【第1の謎】彼女が埋めたもの
じゅぐっ、と泥が鳴った。
爪の間に冷たい土が食い込み、剥がれかけた皮膚がひりひりと熱を持つ。
私は荒い息を吐き出しながら、ただ無心に両手を動かし続けていた。
雲の切れ間から、頼りない月明かりが差し込んでいる。
ここは旧校舎の裏手に広がる、鬱蒼とした雑木林の中だ。
昼間でも薄暗いこの場所は、深夜となれば完全な闇に沈み、木々が擦れ合う音がまるで誰かの囁き声のように聞こえてくる。
足元には、大人が一人すっぽりと入るほどの穴がぽっかりと口を開けていた。
女子高生の細腕でこれほど深く掘り進めるなど、本来なら正気の沙汰ではない。泥と血にまみれ、指の感覚が完全に消失するほどの異常な興奮状態が、私にこの穴を掘らせていた。
その底に横たわっているのは、分厚い黒のビニールシートで何重にもぐるぐる巻きにした、異様に重い『ソレ』だ。

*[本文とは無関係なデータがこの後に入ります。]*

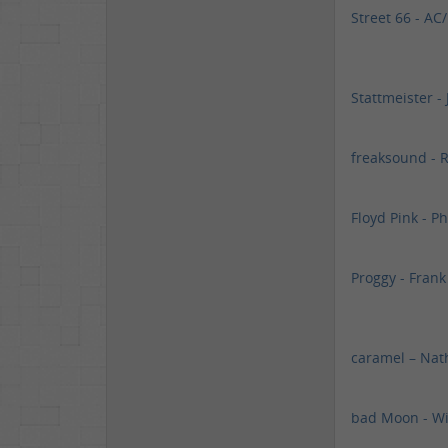
Street 66 - AC
Stattmeister - 
freaksound - 
Floyd Pink - P
Proggy - Fran
caramel – Nat
bad Moon - Wil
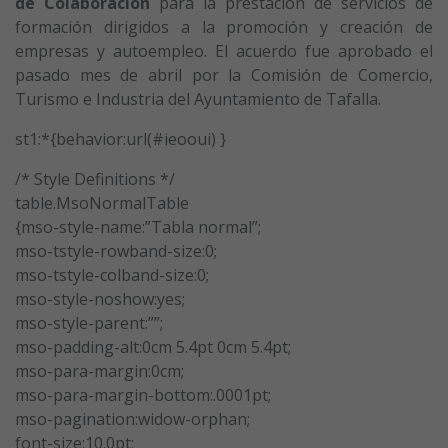
de Colaboración
para la prestación de servicios de
formación dirigidos a la promoción y creación de
empresas y autoempleo. El acuerdo fue aprobado el
pasado mes de abril por la Comisión de Comercio,
Turismo e Industria del Ayuntamiento de Tafalla.
st1:*{behavior:url(#ieooui) }
/* Style Definitions */
table.MsoNormalTable
{mso-style-name:”Tabla normal”;
mso-tstyle-rowband-size:0;
mso-tstyle-colband-size:0;
mso-style-noshow:yes;
mso-style-parent:””;
mso-padding-alt:0cm 5.4pt 0cm 5.4pt;
mso-para-margin:0cm;
mso-para-margin-bottom:.0001pt;
mso-pagination:widow-orphan;
font-size:10.0pt;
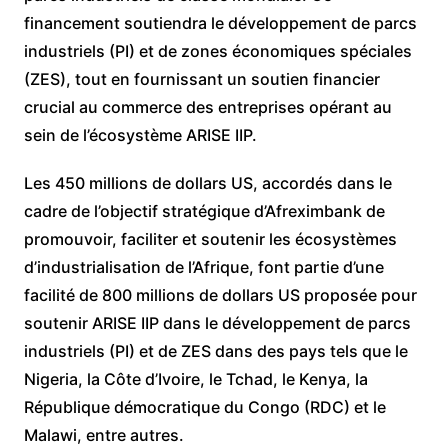
financement soutiendra le développement de parcs
industriels (PI) et de zones économiques spéciales
(ZES), tout en fournissant un soutien financier
crucial au commerce des entreprises opérant au
sein de l’écosystème ARISE IIP.
Les 450 millions de dollars US, accordés dans le
cadre de l’objectif stratégique d’Afreximbank de
promouvoir, faciliter et soutenir les écosystèmes
d’industrialisation de l’Afrique, font partie d’une
facilité de 800 millions de dollars US proposée pour
soutenir ARISE IIP dans le développement de parcs
industriels (PI) et de ZES dans des pays tels que le
Nigeria, la Côte d’Ivoire, le Tchad, le Kenya, la
République démocratique du Congo (RDC) et le
Malawi, entre autres.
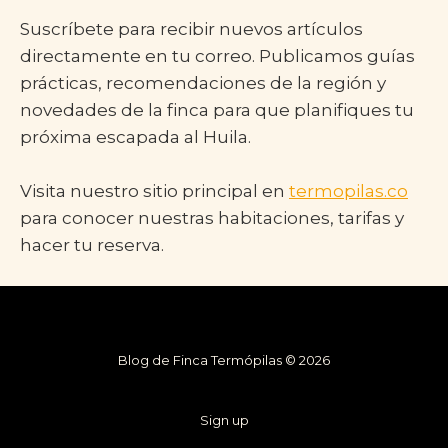
Suscríbete para recibir nuevos artículos
directamente en tu correo. Publicamos guías
prácticas, recomendaciones de la región y
novedades de la finca para que planifiques tu
próxima escapada al Huila.
Visita nuestro sitio principal en
termopilas.co
para conocer nuestras habitaciones, tarifas y
hacer tu reserva.
Blog de Finca Termópilas © 2026
Sign up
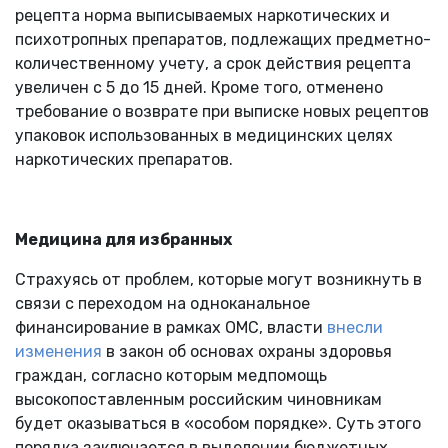
рецепта норма выписываемых наркотических и
психотропных препаратов, подлежащих предметно-
количественному учету, а срок действия рецепта
увеличен с 5 до 15 дней. Кроме того, отменено
требование о возврате при выписке новых рецептов
упаковок использованных в медицинских целях
наркотических препаратов.
Медицина для избранных
Страхуясь от проблем, которые могут возникнуть в
связи с переходом на одноканальное
финансирование в рамках ОМС, власти
внесли
изменения
в закон об основах охраны здоровья
граждан, согласно которым медпомощь
высокопоставленным российским чиновникам
будет оказываться в «особом порядке». Суть этого
порядка заключается в выделении бюджетных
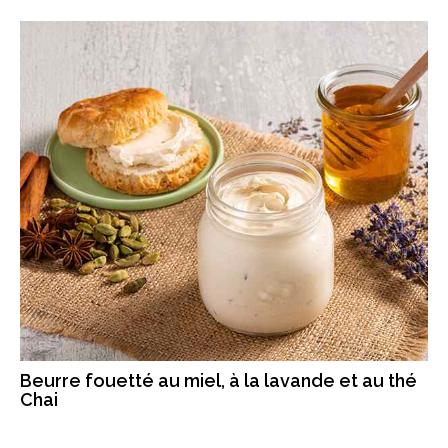
Beurre fouetté au miel, à la lavande et au thé
Chai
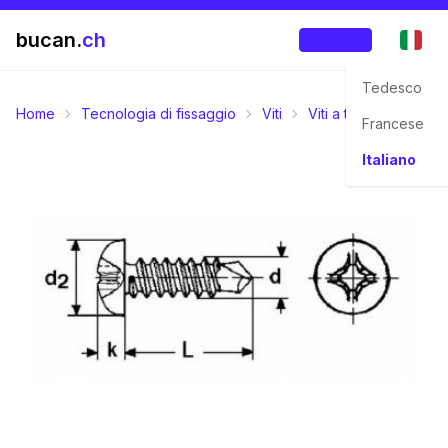
bucan.
ch
Accedi
Tedesco
Home
Tecnologia di fissaggio
Viti
Viti a testa bombata
Francese
Italiano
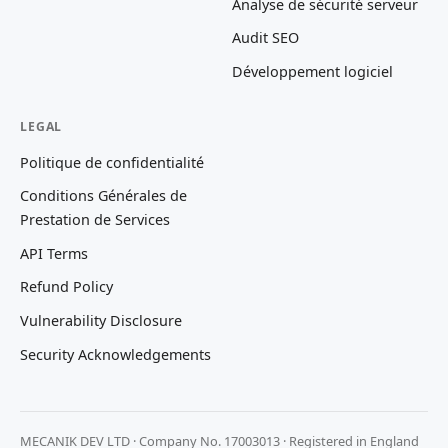
Analyse de sécurité serveur
Audit SEO
Développement logiciel
LEGAL
Politique de confidentialité
Conditions Générales de
Prestation de Services
API Terms
Refund Policy
Vulnerability Disclosure
Security Acknowledgements
MECANIK DEV LTD · Company No. 17003013 · Registered in England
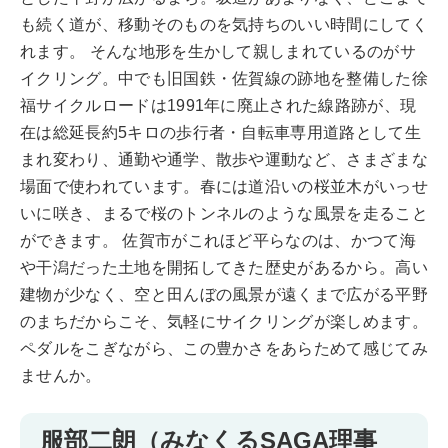
も続く道が、移動そのものを気持ちのいい時間にしてく
れます。 そんな地形を生かして親しまれているのがサ
イクリング。中でも旧国鉄・佐賀線の跡地を整備した徐
福サイクルロードは1991年に廃止された線路跡が、現
在は総延長約5キロの歩行者・自転車専用道路として生
まれ変わり、通勤や通学、散歩や運動など、さまざまな
場面で使われています。春には道沿いの桜並木がいっせ
いに咲き、まるで桜のトンネルのような風景を走ること
ができます。 佐賀市がこれほど平らなのは、かつて海
や干潟だった土地を開拓してきた歴史があるから。高い
建物が少なく、空と田んぼの風景が遠くまで広がる平野
のまちだからこそ、気軽にサイクリングが楽しめます。
ペダルをこぎながら、この豊かさをあらためて感じてみ
ませんか。
服部二朗（みなくるSAGA理事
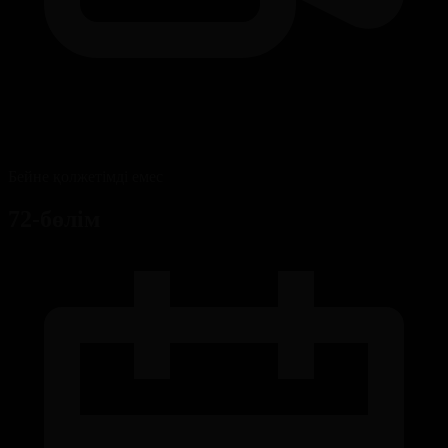
Бейне қолжетімді емес
72-бөлім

ソレを引きずってくるだけで、私の制服のブラウスは汗と泥で汚れ、スカートの裾は破れていた。
ズン、という鈍い音が鼓膜の奥で反響している。
胃酸がせり上がり、喉の奥が焼けるように痛かった。
膝から崩れ落ちそうになるのを必死に堪え、私は泥だらけのスコップを握り直す。
(隠さなきゃ。深く、もっと深く……誰にも見つからないように)
私は、スコップを振り上げる。
バサリ、バサリ。
湿った土が、黒い塊を覆い隠していく。
無機質な作業音だけが、深夜の林に響き渡っていた。
手のひらの水ぶくれが破れ、柄に血が滲んでも、私は土を被せるのをやめなかった。
これでいい。
これで、すべてが終わったのだ。
誰も悲しまない。
誰も傷つかない。
完璧な隠蔽工作だ。
平らに均された地面を見下ろし、私はようやく泥だらけの両手で顔を覆った。
声にならない嗚咽が、暗闇の中に吸い込まれていく。
(忘れよう。忘れよう。何もなかった。私は、何も見ていない……)
震える体を引き抱え、何度も何度も、呪文のように心の中で繰り返す。
そうしなければ、罪悪感と恐怖で頭がおかしくなってしまいそうだった。
生々しい記憶に分厚い蓋をして、心の最も暗い底へと沈め、鍵をかける。
だが、この時の私はまだ知らなかった。
この完璧なはずの隠蔽工作と、必死に封じ込めたはずの記憶が、翌日、最悪の形で暴かれることになろうとは。